Mastering the Art (and Science) of Site Selection

Environments in which patients receive care are evolving, and process of developing new healthcare facilities must change

By Jody Barry
June 2, 2021

It wasn’t long ago that a patient needing emergency medical care would head to the hospital downtown to get the attention they require. From an X-ray for a sprained ankle to open-heart surgery, the hospital campus offered every medical service imaginable, with the sprawling real estate footprint to match. 

Today, a patient is unlikely to get in the car, drive downtown, park in a cavernous garage and find their way to the appropriate medical department. In fact, they’re unlikely to leave their neighborhood. 

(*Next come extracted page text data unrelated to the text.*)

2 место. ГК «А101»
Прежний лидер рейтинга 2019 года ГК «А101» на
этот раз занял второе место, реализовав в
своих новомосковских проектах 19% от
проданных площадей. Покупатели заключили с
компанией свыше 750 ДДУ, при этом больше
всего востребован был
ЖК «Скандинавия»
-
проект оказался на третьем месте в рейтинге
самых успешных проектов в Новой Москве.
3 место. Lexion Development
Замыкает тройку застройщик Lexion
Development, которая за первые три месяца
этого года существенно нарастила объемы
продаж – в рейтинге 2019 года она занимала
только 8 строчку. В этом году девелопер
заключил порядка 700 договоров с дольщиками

The downtown hospital increasingly has to compete with local outpatient surgery clinics, standalone emergency rooms, medical office buildings, imaging centers, and other healthcare facilities located within shopping centers or adjacent to suburban housing developments — a trend only expected to grow as patient choice dominates healthcare delivery.

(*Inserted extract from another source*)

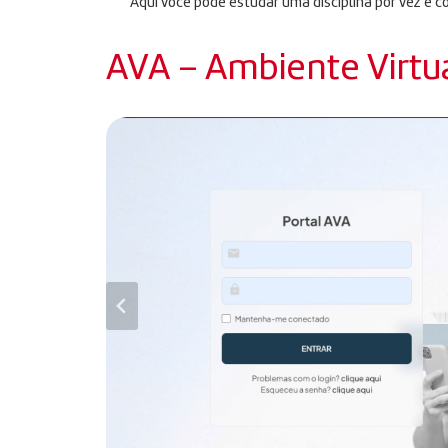
Aqui você pode estudar uma disciplina por vez e c
AVA – Ambiente Virtu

The environments in which patients receive care are evolving, and the process of developing new healthcare facilities must change, as well. To make the most of this new opportunity where healthcare can be delivered nearly anywhere, the first step in the development process — site selection — will require more thoughtful analysis and nuanced expertise than ever.

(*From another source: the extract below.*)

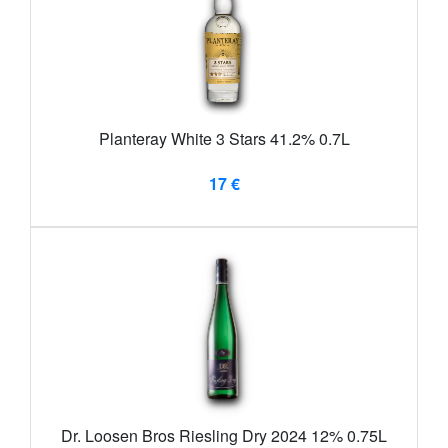
Planteray White 3 Stars 41.2% 0.7L
17 €
Dr. Loosen Bros Riesling Dry 2024 12% 0.75L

Healthcare dominates retail space

For most people choosing a healthcare provider, convenience is the deciding factor, edging out quality of care and insurance coverage in their considerations. A recent report from NRC Health looked at more than 200,000 healthcare consumers and found 51 percent value convenience and access to care as the most important factor in their choice of where to get care. Another study found 71 percent of healthcare consumers drive less than 20 minutes to access medical services and would prefer a nearby facility over a new or renovated one further away. 

Technical advances and innovations allow more procedures and diagnostics to be performed in outpatient settings. To provide convenience to the consumer, most large healthcare systems are opening new facilities in suburbs or bedroom communities closer to where patients live or work. In some cases, they are literally taking over retail spaces. 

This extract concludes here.